D (13) → 124936DCA5B8
14 (19) → 0BC9718A3E3257D64B
18 (23) → 09BB1487291E533DA67C5D

none

In Base 17:

3 (3) → 5B
5 (5) → 36DA
7 (7) → 274E9C

In Base 18:

B (11) → 1B834H69ED
1B (29) → 0B31F95A9GDAE4H6EG28C781463D
21 (37) → 08DB37565F184FA3G0H946EACBC2G9D27E1H

In Base 19:

7 (7) → 2DAG58
B (11) → 1DFA6H538C
D (13) → 18EBD2HA475G

In Base 20:

3 (3) → 6D
D (13) → 1AF7DGI94C63
H (17) → 13ABF5HCIG984E27

In Base 21:

J (19) → 1248HE7F9JIGC36D5B
12 (23) → 0J3DECG92FAK1H7684BI5A
18 (29) → 0F475198EA2IH7K5GDFJBC6AI23D

In Base 22:

5 (5) → 48HD
H (17) → 16A7GI2CKFBE53J9
J (17) → 13A95H826KIBCG4DJF

In Base 23:

3 (3) → 7F
5 (5) → 4DI9
H (17) → 182G59AILEK6HDC4

In Base 24:

7 (7) → 3A6KDH
B (11) → 248HALJF6D
D (13) → 1L795CM3GEIB
H (17) → 19L45FCGME2JI8B7

Note that in ternary (b = 3), the case p = 2 yields 1 as a cyclic number.

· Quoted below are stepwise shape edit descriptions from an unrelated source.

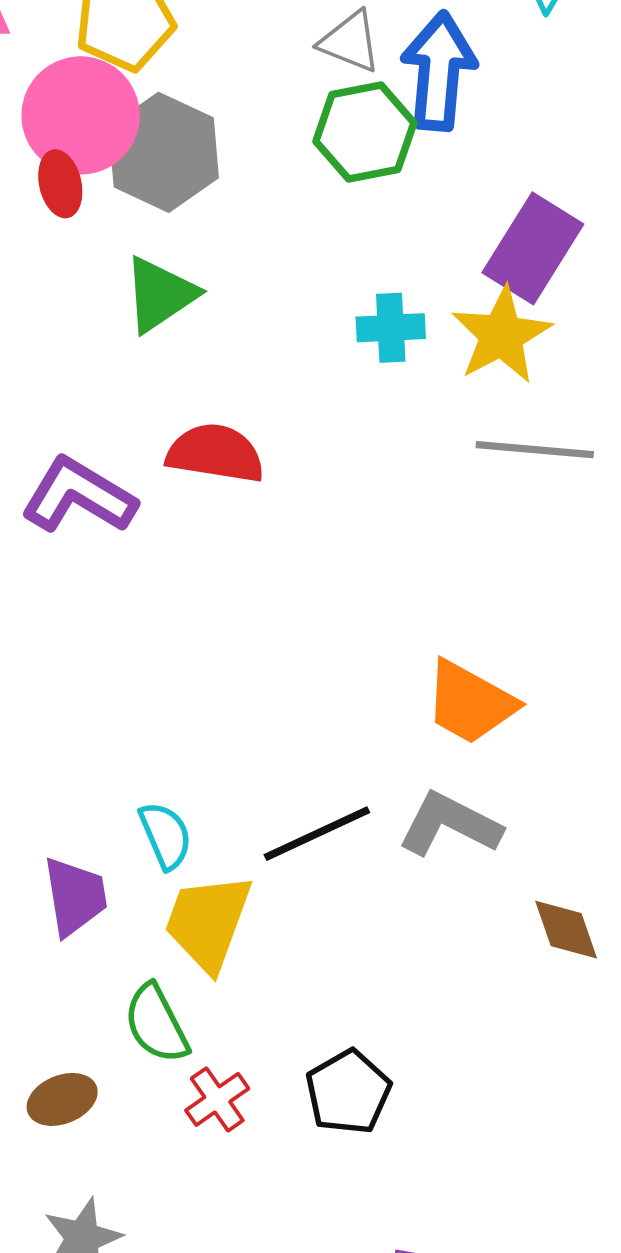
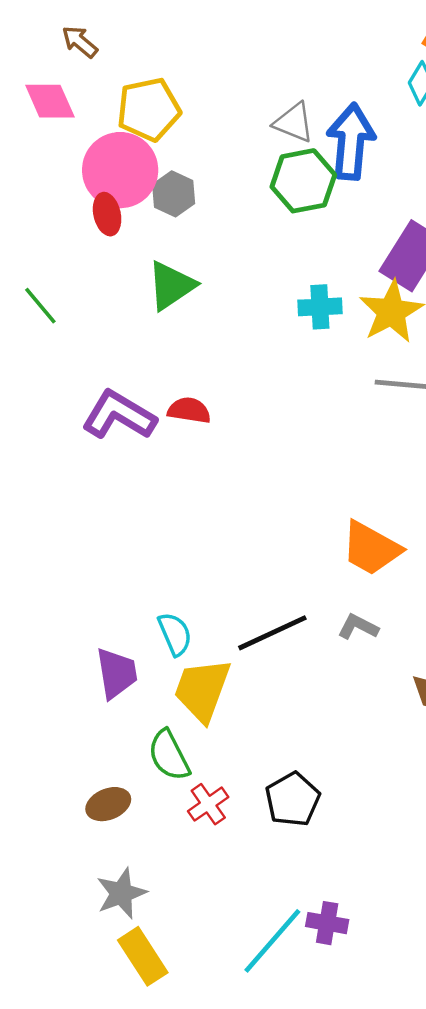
gray hexagon: (164, 152) -> (174, 194), size x0.6
red semicircle: (215, 453) -> (189, 410), moved, size x0.7
gray L-shape: (450, 824) -> (358, 627), size x0.6

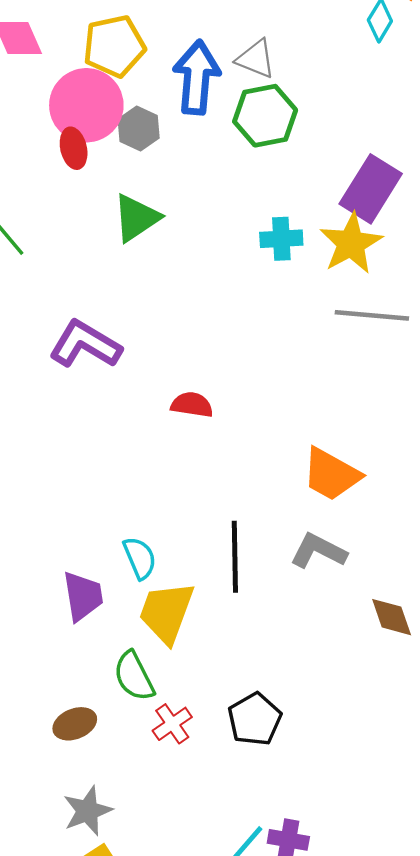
blue arrow: (351, 142) -> (197, 77), moved
red semicircle: (189, 410) -> (192, 405), moved
gray L-shape: (358, 627) -> (318, 551), size x1.4
black line: (272, 633) -> (235, 557), turned -66

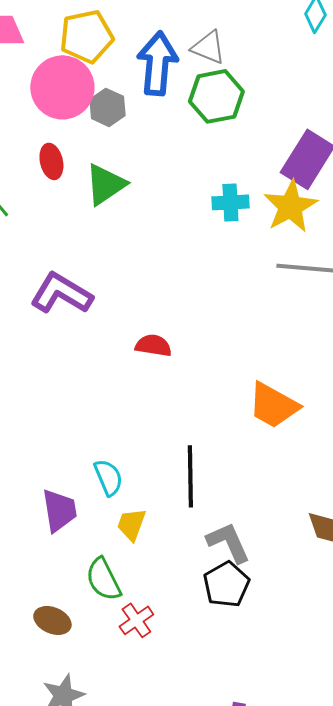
red ellipse: (74, 148) -> (51, 161), moved
gray L-shape: (318, 551) -> (228, 542), moved, turned 39
yellow trapezoid: (166, 612) -> (131, 524), size x0.6
black pentagon: (255, 719) -> (226, 584), moved
brown ellipse: (75, 724) -> (52, 620), turned 45

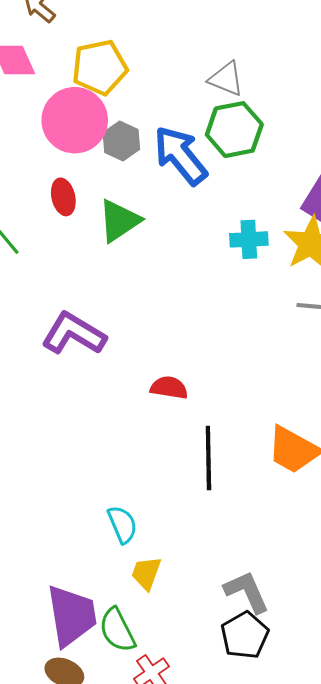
blue arrow: (157, 63) -> (180, 155), moved, turned -44
black line: (190, 476) -> (208, 458), moved
purple trapezoid: (59, 510) -> (72, 616), moved, size x1.4

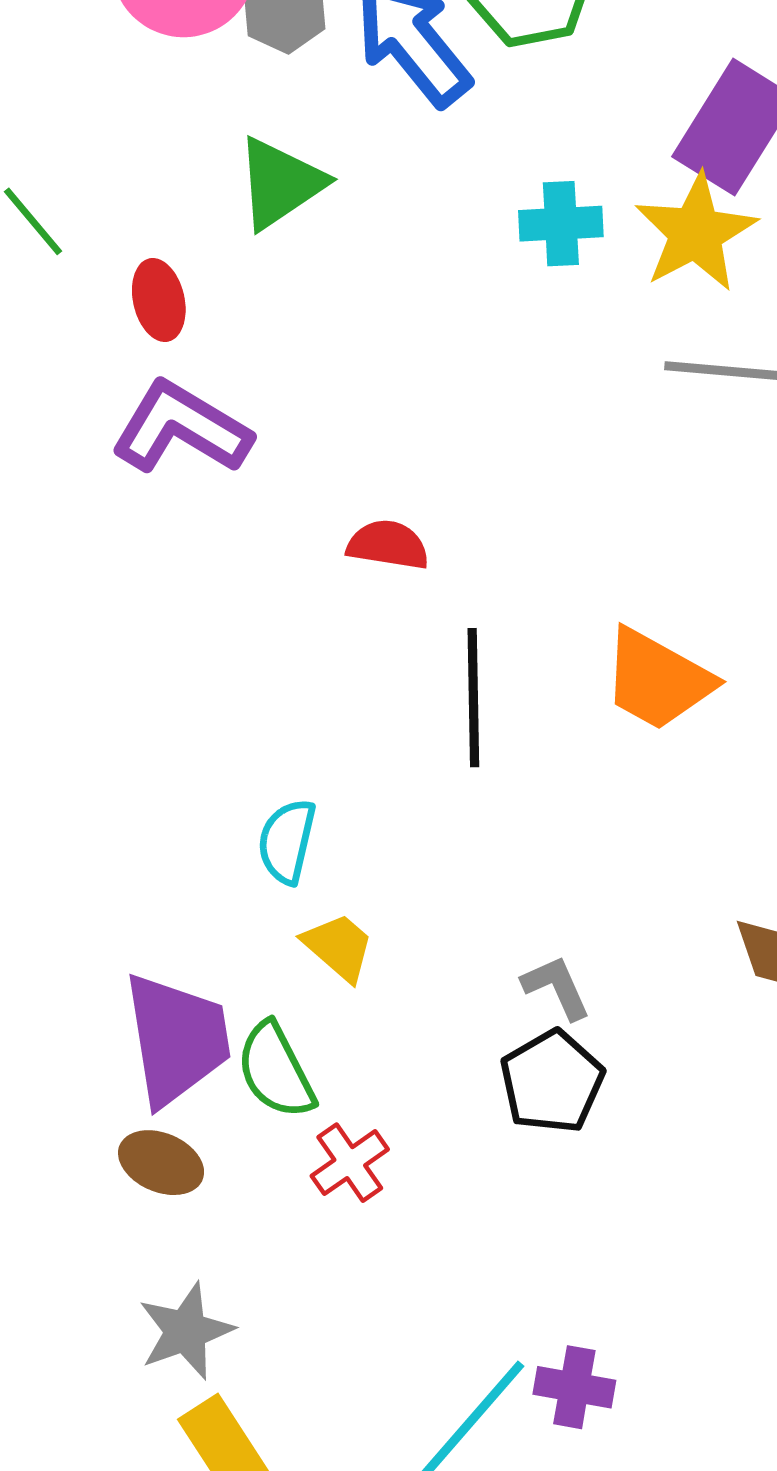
red ellipse: (63, 197) -> (159, 300), moved
cyan semicircle: (122, 524) -> (287, 841), turned -144
yellow trapezoid: (146, 573) -> (339, 947), turned 111
gray L-shape: (247, 592) -> (556, 987), size x0.7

While single digits may be considered trivial cases, it may be useful for completeness of the theory to consider them only when they are generated in this way.

It can be shown that no cyclic numbers (other than trivial single digits) exist in any numeric base which is a perfect square; thus there are no cyclic numbers in hexadecimal, base 4, or nonary.